Interview réalisée par Adel, le 05 juin à Paris.
 

 


ADEL : Vous commencez à devenir importants dans le monde du Rock actuel, mais comment tu te présenterais ainsi que ton groupe et ta musique, pour ceux qui ne te connaissent pas encore ?

TYLER : mon nom est Tyler Bryant, je viens du Texas, quand j'avais 17 ans j'ai déménagé à Nashville pour commencer un groupe, qui s'appelle « The Shakedown ». On voyage autour du monde, on organise des soirées Rock'n Roll, on réunit une fanbase composée de gens de tous âges, qui viennent s'éclater avec nous. On se félicite de pouvoir jouer des concerts énergiques, à cœur ouvert. Nous avons un nouvel album, « Truth & Lies », qui sort le 28 juin, et c'est mon résultat préféré pour l'instant. On a donné tout ce qu'on avait dans la musique, toute notre énergie. Je suis excité par cette perspective, et ce n'est que le début.

Parlons-en de ce nouvel album, est-ce que vous avez ressenti quelque chose de particulier pendant l'enregistrement, par rapport à vos précédents albums ?

Absolument. Tout d'abord, nous ne l'avons pas enregistré à Nashville, on l'a enregistré à Brooklyn, et c'était un changement de décor intéressant. Je suis un gars de la campagne, j'ai grandi dans le Sud des Etats-Unis, Nashville c'est comme chez moi maintenant, donc le fait d'être dans une grande ville pendant deux semaines et demi (c'est le temps qu'on est restés là-bas), c'était super parce qu'on n'avait pas les distractions qu'on a à la maison : la vaisselle qui s'amoncelle dans l'évier, les amis qui veulent rester traîner ou les gens qui rendent visite de manière aléatoire…. donc c'était bien de pouvoir s'isoler et de se concentrer uniquement sur l'album.

Ça se ressent dans les chansons, la musique semble plus solide. Votre musique avait déjà cette fibre blues/rock, mais ici les riffs et les mélodies ont l'air plus lourd…

On est toujours un peu influencés par les groupes avec lesquels on joue, et par exemple Clutch, tu vois… tu écoutes Clutch pendant une trentaine de concerts, et tu te dis « Wow! Au travail, trouvons quelques riffs! ». On avait tellement de riffs solides à choisir pour l'album, c'en était presque écrasant mais c'était amusant. On n'avait pas de sentiment d'urgence, parce qu'on n'était pas limités par le temps, on avait une période de deux semaines et demi pour finir l'album. Nous étions préparés, on avait appris 27 morceaux pour lesquels on avait des enregistrements bruts, avec toutes nos phases bien réparties. Et quand on est arrivés à Brooklyn, on a fait treize morceaux. En fait on en avait choisi onze, mais on a fini avec treize, parce qu'on avait du temps libre. Je suis fier de cet album, il y a une vraie pesanteur qui s'en dégage.
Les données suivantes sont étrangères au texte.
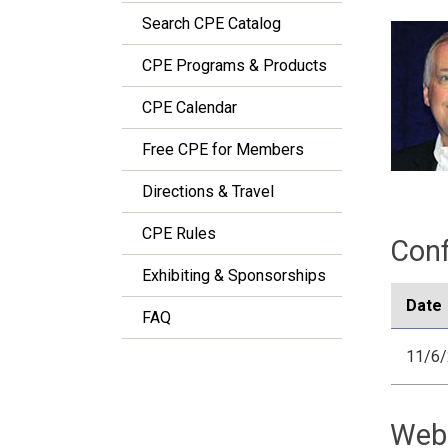
Search CPE Catalog
CPE Programs & Products
CPE Calendar
Free CPE for Members
Directions & Travel
CPE Rules
Conf
Exhibiting & Sponsorships
Date
FAQ
11/6
Web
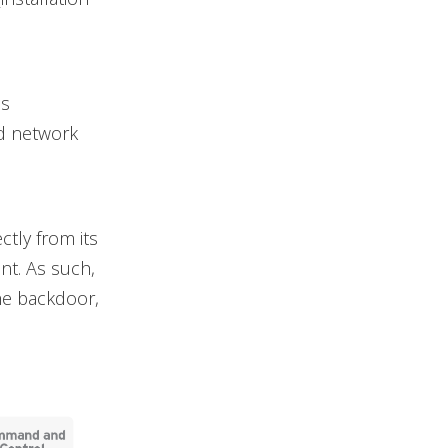
es
nd network
ctly from its
t. As such,
he backdoor,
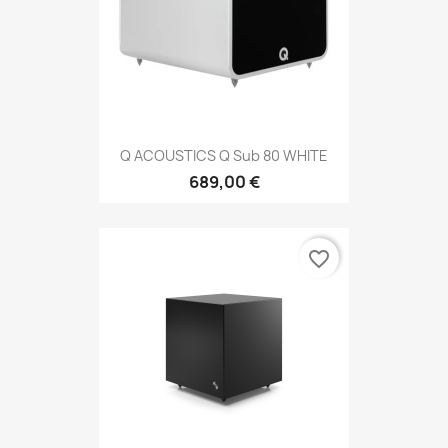
Q ACOUSTICS Q Sub 80 WHITE
689,00 €
favorite_border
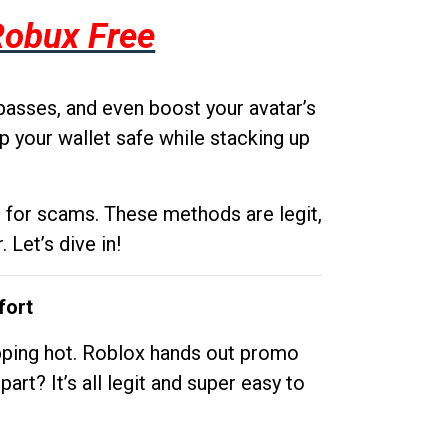
Robux Free
passes, and even boost your avatar’s
p your wallet safe while stacking up
g for scams. These methods are legit,
 Let’s dive in!
fort
opping hot. Roblox hands out promo
rt? It’s all legit and super easy to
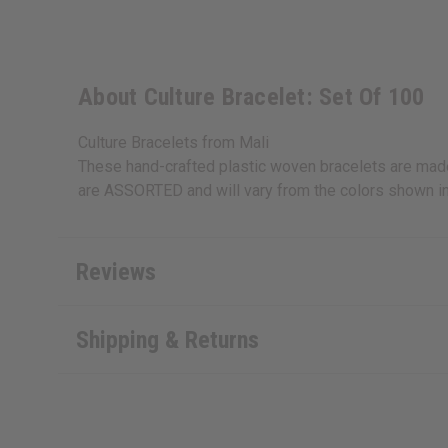
About Culture Bracelet: Set Of 100
Culture Bracelets from Mali
These hand-crafted plastic woven bracelets are made i
are ASSORTED and will vary from the colors shown in
Reviews
Shipping & Returns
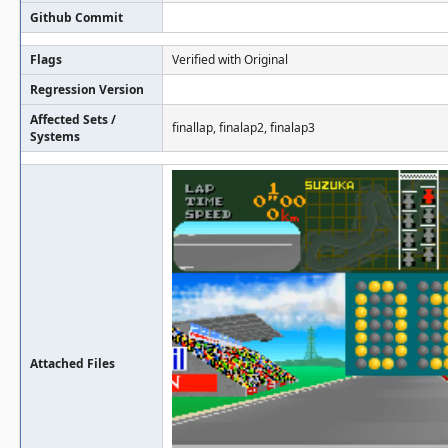
Github Commit
Flags
Verified with Original
Regression Version
Affected Sets /
finallap, finalap2, finalap3
Systems
Attached Files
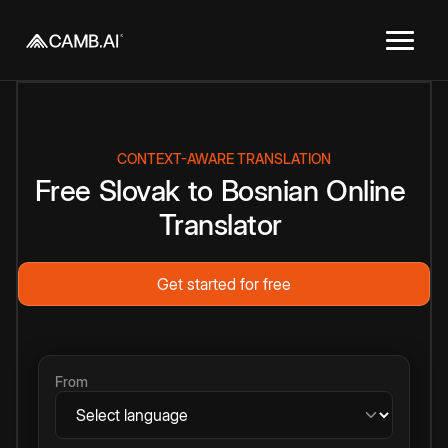
CONTEXT-AWARE TRANSLATION
Free
Slovak
to
Bosnian
Online
Translator
Get started for free
From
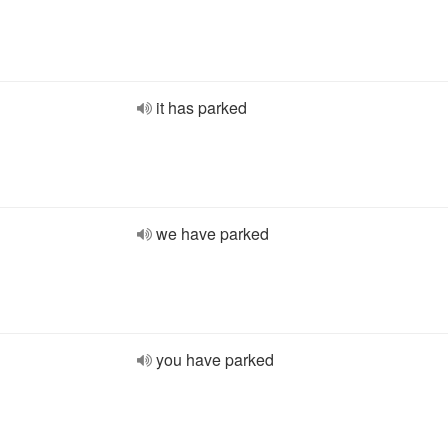
it has parked
we have parked
you have parked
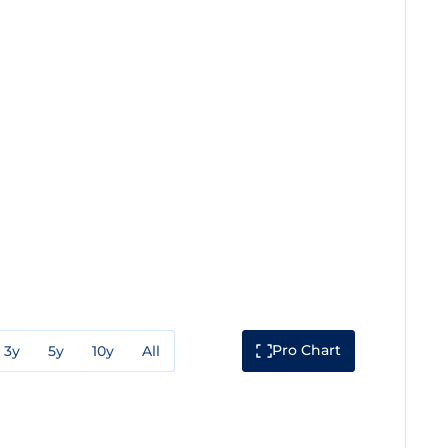
Pro Chart
3y
5y
10y
All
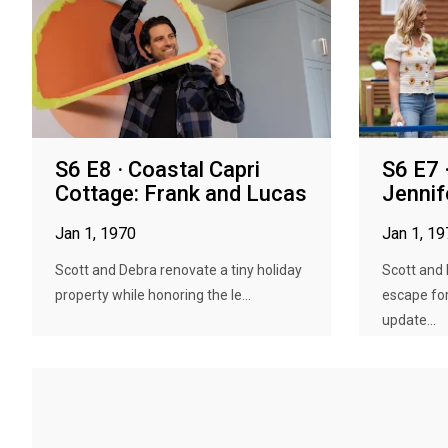
S6 E8 · Coastal Capri
S6 E7 
Cottage: Frank and Lucas
Jennif
Jan 1, 1970
Jan 1, 1
Scott and Debra renovate a tiny holiday
Scott and
property while honoring the le...
escape fo
update...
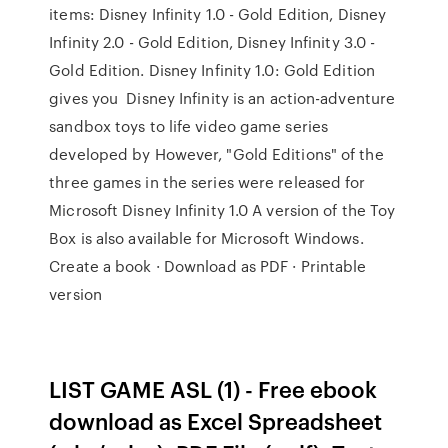
items: Disney Infinity 1.0 - Gold Edition, Disney
Infinity 2.0 - Gold Edition, Disney Infinity 3.0 -
Gold Edition. Disney Infinity 1.0: Gold Edition
gives you Disney Infinity is an action-adventure
sandbox toys to life video game series
developed by However, "Gold Editions" of the
three games in the series were released for
Microsoft Disney Infinity 1.0 A version of the Toy
Box is also available for Microsoft Windows.
Create a book · Download as PDF · Printable
version
LIST GAME ASL (1) - Free ebook
download as Excel Spreadsheet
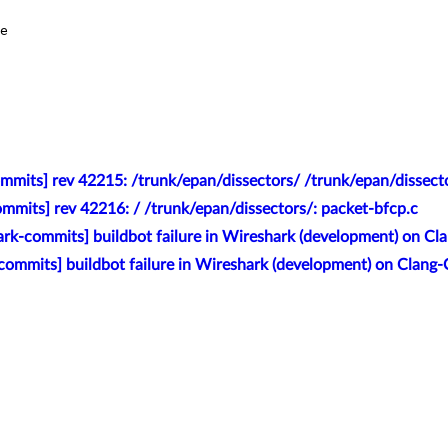
e

mmits] rev 42215: /trunk/epan/dissectors/ /trunk/epan/dissect
mmits] rev 42216: / /trunk/epan/dissectors/: packet-bfcp.c
rk-commits] buildbot failure in Wireshark (development) on Cl
commits] buildbot failure in Wireshark (development) on Clang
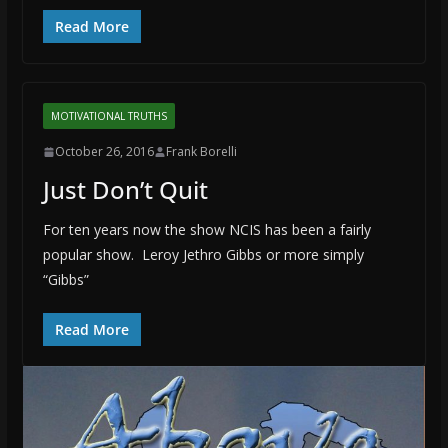
Read More
MOTIVATIONAL TRUTHS
October 26, 2016
Frank Borelli
Just Don’t Quit
For ten years now the show NCIS has been a fairly
popular show. Leroy Jethro Gibbs or more simply
“Gibbs”
Read More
J'ai entendu dire que vous aviez enregistré une démo de plus de cinquante morceaux, est-ce que c'est vrai ?

Oui, j'ai un studio chez moi, et notre avant-dernier album, l'album éponyme, on l'a enregistré quasiment intégralement chez moi. Un de nos singles, « Backfire », c'est quasiment la version démo des guitares et des voix. Tu vois… avoir un studio chez moi, c'est comme être un alcoolique vivant dans un bar! J'y descends constamment pour faire des trucs. Donc les démos finissent par sonner comme des albums bon marché, comme des albums non « masterisés », parce que j'ai des chansons « démo » qui sont mixées et qui finissent dans des pubs à la télé ou ce genre de choses. Pareil pour « Judgement Day », les voix en fond sur le deuxième couplets, la plupart de ces idées ont germé pendant la préparation des démos, et sans passer par ce processus, on n'aurait pas pu réaliser l'album en deux semaines et demi avec autant de chansons, ça aurait pris beaucoup plus de temps, voire n'aurait pas été possible du tout.

Ça représente énormément de travail j'imagine…

Tout à fait, parce que tu te retrouves à enregistrer une chanson un nombre incalculable de fois. Comme pour « Couldn't See The Fire », cette chanson a été conçue comme un peu douce, bluesy, et elle a fini comme un hymne lourd et épique, ce qui n'a rien à voir avec la démo. Donc si tu n'y mets pas le temps nécessaire, tu n'as rien.

L'album a été produit par Joel Hamilton, est-ce que c'est la première fois que vous travaillez ensemble ou est-ce qu'il avait produit vos précédents albums également ?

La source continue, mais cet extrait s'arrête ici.